I would counter this by noting that Roblox hasn’t seen its multiple expand this year. As we look across the board, countless stocks have seen their multiple expand since April, but Roblox hasn’t participated in this upside re-rating.
My point is that if Roblox can convincingly grow its revenues in Q2 2023 and show that bookings for Q3 also come in strong, I make the case that investors will be willing to give the stock the benefit of the doubt.
The only caveat here is if Roblox once again deems it necessary to gouge out from its revenues excessive stock-based compensation. And if that’s the case, I’ll promptly downwards revise my rating on this stock.
The Bottom Line
Roblox is not in hyper-growth mode.
Despite concerns about profitability, Roblox has the potential to grow at a 20% compound annual growth rate and attract investor support.

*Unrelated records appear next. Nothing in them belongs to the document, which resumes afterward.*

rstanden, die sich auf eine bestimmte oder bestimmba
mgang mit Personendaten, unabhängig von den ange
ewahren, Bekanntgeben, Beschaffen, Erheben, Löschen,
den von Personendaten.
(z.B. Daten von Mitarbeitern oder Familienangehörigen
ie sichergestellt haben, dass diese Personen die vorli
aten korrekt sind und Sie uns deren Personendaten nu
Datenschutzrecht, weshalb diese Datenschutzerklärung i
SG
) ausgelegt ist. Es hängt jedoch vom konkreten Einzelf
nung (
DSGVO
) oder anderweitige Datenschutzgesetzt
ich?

Recent bookings growth of 23% year-over-year in Q1 2023 indicates the company’s ability to sustain its 20% CAGR.
The critical question for investors is whether Roblox can maintain this growth rate in the post-pandemic environment.
If the upcoming Q2 2023 results show bookings around 20%, investors are likely to turn optimistic.
However, the company’s profitability is hindered by stock-based compensation, which represents a significant portion of its revenues.
Nonetheless, if Roblox can demonstrate strong revenue growth and avoid excessive stock-based compensation, investors may be inclined to reassess the stock positively.